How would i solve a problem like this?

Answer 1

The number of combinations of size $k$ that you can make with $n$ items is given by the so-called binomial coefficient,

$\dbinom nk = \dfrac{n!}{k!(n-k)!}$

• $n!$ is the number of ways of permuting $n$ items.

• $(n-k)!$ is the number of ways of permuting all but $k$ of the $n$ items.

Dividing $n!$ by $(n-k)!$ then gives the number of ways of permuting only $k$ of the total $n$ items.

• $k!$ is the number of ways of permuting $k$ items.

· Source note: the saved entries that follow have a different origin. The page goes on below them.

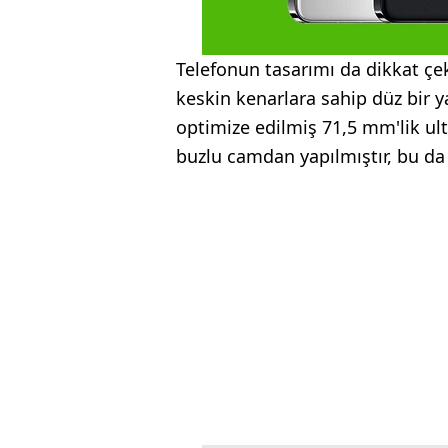
Telefonun tasarımı da dikkat çek
keskin kenarlara sahip düz bir y
optimize edilmiş 71,5 mm'lik ult
buzlu camdan yapılmıştır, bu da 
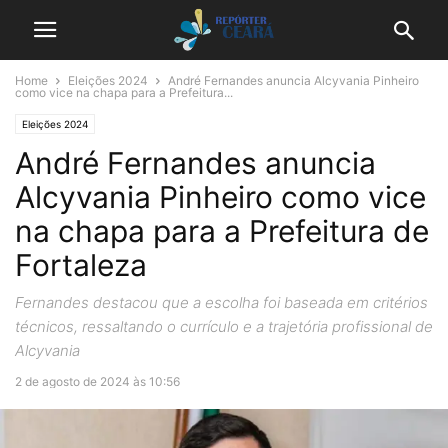
Home
Eleições 2024
André Fernandes anuncia Alcyvania Pinheiro
como vice na chapa para a Prefeitura...
Eleições 2024
André Fernandes anuncia
Alcyvania Pinheiro como vice
na chapa para a Prefeitura de
Fortaleza
Fernandes destacou que a escolha foi baseada em critérios
técnicos, ressaltando o currículo e a trajetória profissional de
Alcyvania
2 de agosto de 2024 às 10:56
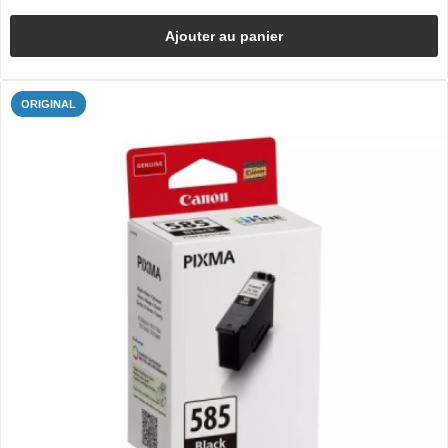
Ajouter au panier
ORIGINAL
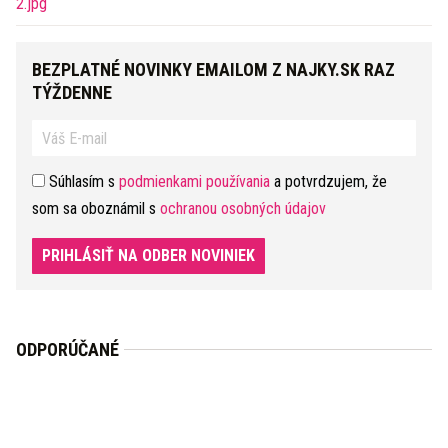
BEZPLATNÉ NOVINKY EMAILOM Z NAJKY.SK RAZ
TÝŽDENNE
Súhlasím s
podmienkami používania
a potvrdzujem, že
som sa oboznámil s
ochranou osobných údajov
PRIHLÁSIŤ NA ODBER NOVINIEK
ODPORÚČANÉ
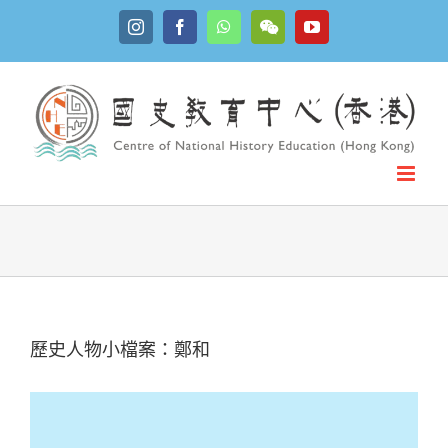
Skip
Instagram
Facebook
WhatsApp
YouTube
to
WeChat
content
歷史人物小檔案：鄭和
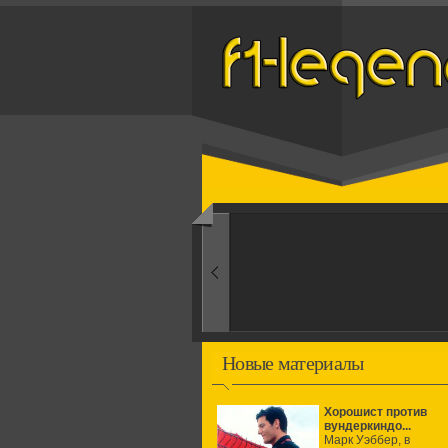
Назад
1950-ые
Рождение формулы
Новые материалы
Хорошист против
вундеркиндо...
Марк Уэббер, в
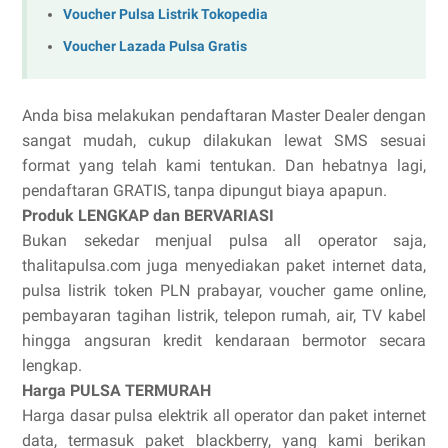
Voucher Pulsa Listrik Tokopedia
Voucher Lazada Pulsa Gratis
Anda bisa melakukan pendaftaran Master Dealer dengan
sangat mudah, cukup dilakukan lewat SMS sesuai
format yang telah kami tentukan. Dan hebatnya lagi,
pendaftaran GRATIS, tanpa dipungut biaya apapun.
Produk LENGKAP dan BERVARIASI
Bukan sekedar menjual pulsa all operator saja,
thalitapulsa.com juga menyediakan paket internet data,
pulsa listrik token PLN prabayar, voucher game online,
pembayaran tagihan listrik, telepon rumah, air, TV kabel
hingga angsuran kredit kendaraan bermotor secara
lengkap.
Harga PULSA TERMURAH
Harga dasar pulsa elektrik all operator dan paket internet
data, termasuk paket blackberry, yang kami berikan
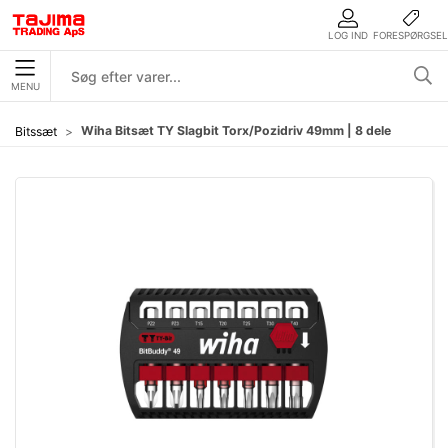
LOG IND
FORESPØRGSEL
MENU
Wiha Bitsæt TY Slagbit Torx/Pozidriv 49mm | 8 dele
Bitssæt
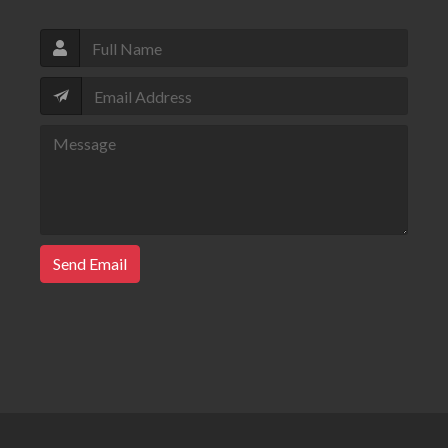
Send Email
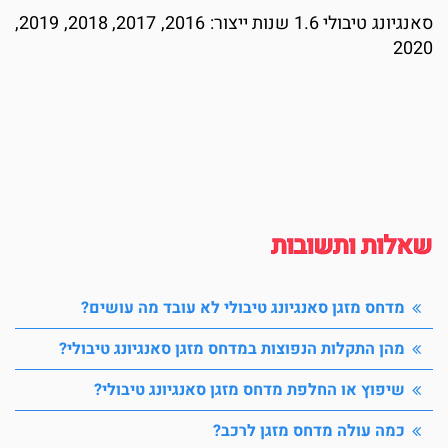
סאנגיונג טיבולי 1.6 שנות ייצור: 2016, 2017, 2018, 2019,
2020
שאלות ותשובות
מדחס מזגן סאנגיונג טיבולי לא עובד מה עושים?
מהן התקלות הנפוצות במדחס מזגן סאנגיונג טיבולי?
שיפוץ או החלפת מדחס מזגן סאנגיונג טיבולי?
כמה עולה מדחס מזגן לרכב?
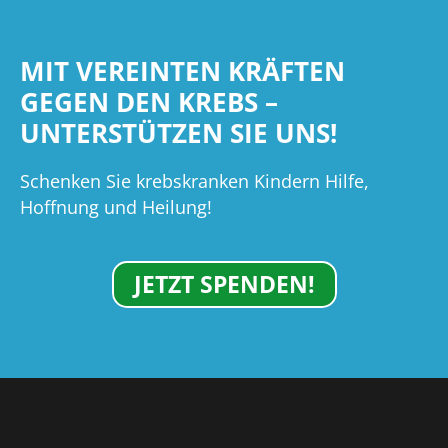
MIT VEREINTEN KRÄFTEN
GEGEN DEN KREBS –
UNTERSTÜTZEN SIE UNS!
Schenken Sie krebskranken Kindern Hilfe,
Hoffnung und Heilung!
JETZT SPENDEN!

Dividing $\frac{n!}{(n-k)!}$ by $k!$ then removes all those permutations which contain the same items. We call these combinations.

For this problem we only care about counting combinations.

There are

$\dbinom 63 = \dfrac{6!}{3!(6-3)!} = 20$

ways of selecting any 3 girls from the total 6 girls in the entire group of people.

There are

$\dbinom 72 = \dfrac{7!}{2!(7-2)!} = 21$

was of selecting any 2 boys from the total 7 boys.

Then there are

$\dbinom 63 \dbinom 72 = 20\cdot21 = \boxed{420}$

ways of choosing a committee of 5 people consisting of 3 girls and 2 boys.

If the next question were, "What is the probability that a committee of 5 randomly selected people consists of 3 girls and 2 boys?", then you would additionally need to compute the number of ways one can make a committee of 5 people from the total 13, which is

$\dbinom{13}5 = \dfrac{13!}{5!(13-5)!} = 1287$

Then the probability of selecting such a committee at random is

$\dfrac{\binom 63 \binom72}{\binom{13}5} = \dfrac{420}{1287} = \dfrac{140}{429} \approx 0.3263$